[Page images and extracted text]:
################
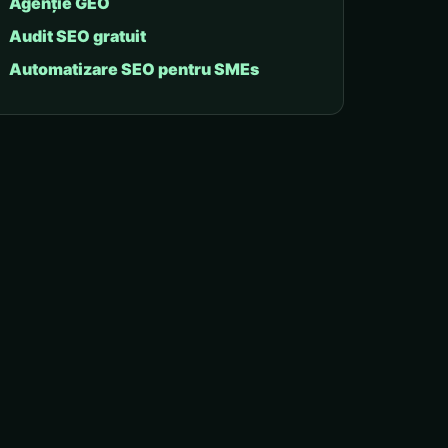
Agenție GEO
Audit SEO gratuit
Automatizare SEO pentru SMEs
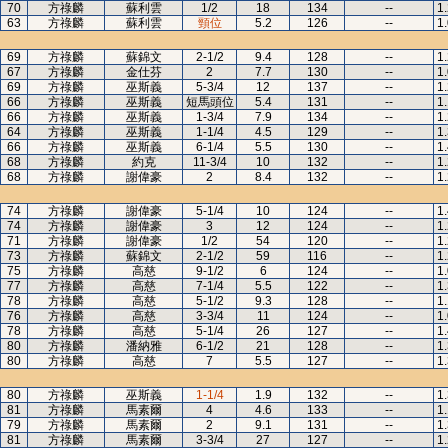
70
方祿麟
蘇利雲
1/2
18
134
--
1
63
方祿麟
蘇利雲
頸位
5.2
126
--
1
69
方祿麟
蘇錦文
2-1/2
9.4
128
--
1
67
方祿麟
金仕芬
2
7.7
130
--
1
69
方祿麟
巫斯義
5-3/4
12
137
--
1
66
方祿麟
巫斯義
短馬頭位
5.4
131
--
1
66
方祿麟
巫斯義
1-3/4
7.9
134
--
1
64
方祿麟
巫斯義
1-1/4
4.5
129
--
1
66
方祿麟
巫斯義
6-1/4
5.5
130
--
1
68
方祿麟
約克
11-3/4
10
132
--
1
68
方祿麟
謝偉豪
2
8.4
132
--
1
74
方祿麟
謝偉豪
5-1/4
10
124
--
1
74
方祿麟
謝偉豪
3
12
124
--
1
71
方祿麟
謝偉豪
1/2
54
120
--
1
73
方祿麟
蘇錦文
2-1/2
59
116
--
1
75
方祿麟
高慈
9-1/2
6
124
--
1
77
方祿麟
高慈
7-1/4
5.5
122
--
1
78
方祿麟
高慈
5-1/2
9.3
128
--
1
76
方祿麟
高慈
3-3/4
11
124
--
1
78
方祿麟
高慈
5-1/4
26
127
--
1
80
方祿麟
潘納雅
6-1/2
21
128
--
1
80
方祿麟
高慈
7
5.5
127
--
1
80
方祿麟
巫斯義
1-1/4
1.9
132
--
1
81
方祿麟
馬素爾
4
4.6
133
--
1
79
方祿麟
馬素爾
2
9.1
131
--
1
81
方祿麟
馬素爾
3-3/4
27
127
--
1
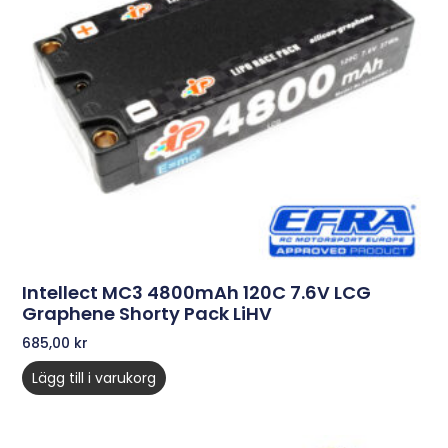
Intellect MC3 4800mAh 120C 7.6V LCG
Graphene Shorty Pack LiHV
685,00
kr
Lägg till i varukorg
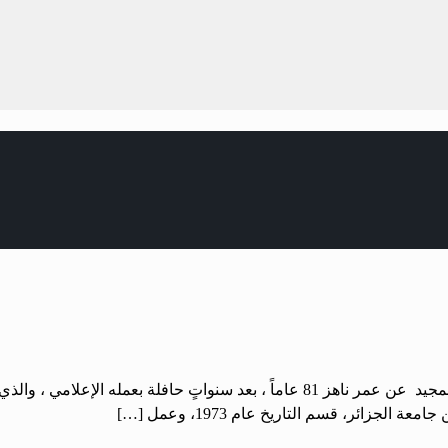
الحرّية- عثمان الخلف : رحل أمس الأول الإعلامي جمال البلاط العبد المجيد عن عمر ناهز 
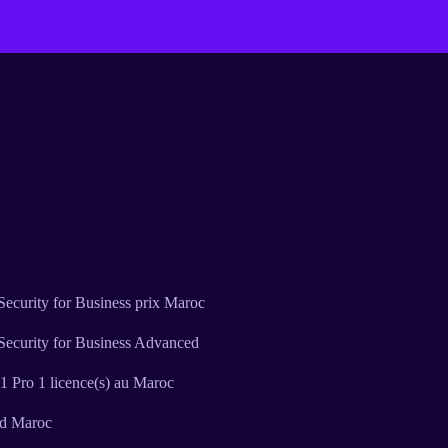
ecurity for Business prix Maroc
Security for Business Advanced
 Pro 1 licence(s) au Maroc
ud Maroc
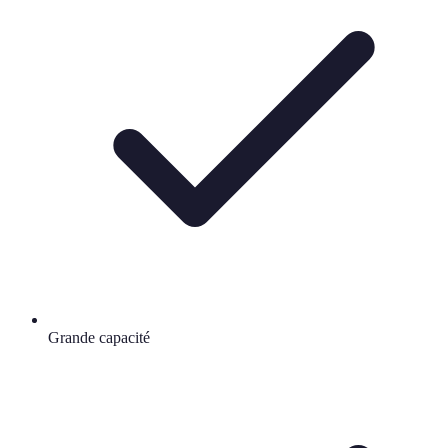
Grande capacité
################
[Task goal]: Search the records above for the word "Maroc", then say how many lines contain it. Give the number alone.

[Your solution]: 3